COMP3139›Threads in Shared-Memory Programming

Parallel & Distributed ComputingTopic 20 of 33

Threads in Shared-Memory Programming

9 minread

1,454words

Intermediatelevel

Threads in Shared-Memory Programming

In shared-memory programming, threads are independent units of execution that run concurrently on a multi-core or multi-processor system, where they all share a common memory space. Threads enable parallelism by dividing a task into smaller sub-tasks that can be executed simultaneously, leading to faster execution times for large-scale computations.

Since multiple threads share access to the same memory, thread synchronization and coordination become critical to ensure that data is accessed and modified correctly without conflicts.

1. What is a Thread?

A thread is the smallest unit of execution in a program. A thread is sometimes referred to as a "lightweight process" because it runs independently but within the context of a larger process. A process may contain one or more threads, and each thread can execute code independently. However, all threads within a process share the same memory space and can access the same data.

In the context of shared-memory programming, threads communicate and share data by reading and writing to the same memory locations.

2. Threads in Shared-Memory Systems

In shared-memory systems, all threads within a process have access to a common region of memory. This means that when you create multiple threads, they can all read and write to the same variables, arrays, or data structures, without needing explicit communication through message-passing mechanisms (which is typical in distributed-memory systems).
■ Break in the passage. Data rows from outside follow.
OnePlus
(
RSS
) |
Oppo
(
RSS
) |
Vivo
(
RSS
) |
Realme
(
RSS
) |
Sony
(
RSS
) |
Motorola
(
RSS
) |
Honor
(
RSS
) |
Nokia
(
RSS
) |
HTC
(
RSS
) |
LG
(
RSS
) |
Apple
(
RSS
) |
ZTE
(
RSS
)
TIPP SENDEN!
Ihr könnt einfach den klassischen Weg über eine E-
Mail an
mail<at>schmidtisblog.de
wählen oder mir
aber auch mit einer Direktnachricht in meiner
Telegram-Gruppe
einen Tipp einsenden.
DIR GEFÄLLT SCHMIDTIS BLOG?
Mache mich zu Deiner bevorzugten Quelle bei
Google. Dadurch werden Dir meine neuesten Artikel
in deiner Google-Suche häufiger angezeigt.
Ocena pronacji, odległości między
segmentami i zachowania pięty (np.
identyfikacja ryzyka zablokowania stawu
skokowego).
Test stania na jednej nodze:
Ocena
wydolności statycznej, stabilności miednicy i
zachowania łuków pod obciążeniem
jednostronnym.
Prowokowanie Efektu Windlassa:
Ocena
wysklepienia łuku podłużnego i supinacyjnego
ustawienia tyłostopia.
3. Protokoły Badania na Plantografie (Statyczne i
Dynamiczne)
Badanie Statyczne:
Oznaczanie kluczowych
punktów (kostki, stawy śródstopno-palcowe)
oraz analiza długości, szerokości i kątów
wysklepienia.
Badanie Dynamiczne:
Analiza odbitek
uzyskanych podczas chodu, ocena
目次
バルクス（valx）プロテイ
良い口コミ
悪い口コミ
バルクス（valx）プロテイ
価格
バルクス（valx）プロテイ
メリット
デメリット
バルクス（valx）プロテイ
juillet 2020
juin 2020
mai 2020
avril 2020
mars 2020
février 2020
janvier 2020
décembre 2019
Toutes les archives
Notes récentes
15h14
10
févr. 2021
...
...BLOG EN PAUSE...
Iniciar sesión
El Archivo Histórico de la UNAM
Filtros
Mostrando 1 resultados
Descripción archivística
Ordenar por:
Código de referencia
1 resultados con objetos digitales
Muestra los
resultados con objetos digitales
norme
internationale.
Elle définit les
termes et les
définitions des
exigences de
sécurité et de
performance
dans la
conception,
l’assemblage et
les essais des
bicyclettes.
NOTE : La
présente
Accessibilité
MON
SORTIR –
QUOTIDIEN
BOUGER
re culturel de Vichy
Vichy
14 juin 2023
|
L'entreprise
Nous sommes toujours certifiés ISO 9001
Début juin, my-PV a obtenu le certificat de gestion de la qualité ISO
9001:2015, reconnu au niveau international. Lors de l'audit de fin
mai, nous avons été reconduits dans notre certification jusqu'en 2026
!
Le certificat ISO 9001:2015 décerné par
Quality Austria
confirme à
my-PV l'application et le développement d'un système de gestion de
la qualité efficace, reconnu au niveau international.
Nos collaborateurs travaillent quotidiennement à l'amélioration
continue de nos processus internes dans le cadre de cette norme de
Key Properties of Threads in Shared-Memory Systems:

Shared Global Memory: All threads have access to the same data structures in memory. This allows threads to share information quickly, but it also means careful management is needed to avoid conflicts.
Concurrency: Multiple threads can run at the same time, each working on different parts of the data or on different tasks.
Synchronization: Since threads share memory, synchronization mechanisms (such as locks, semaphores, or atomic operations) are used to avoid issues like race conditions (simultaneous data access conflicts).
Efficiency: Thread creation and management are typically less resource-intensive than processes, making them a lightweight way to achieve parallelism.

3. Thread Management

Managing threads in shared-memory programming involves creating, running, and synchronizing threads to avoid problems like race conditions, deadlocks, and excessive contention for resources.

a. Creating Threads

Threads are typically created either by using a thread library or an API like OpenMP, Pthreads, or C++ threads.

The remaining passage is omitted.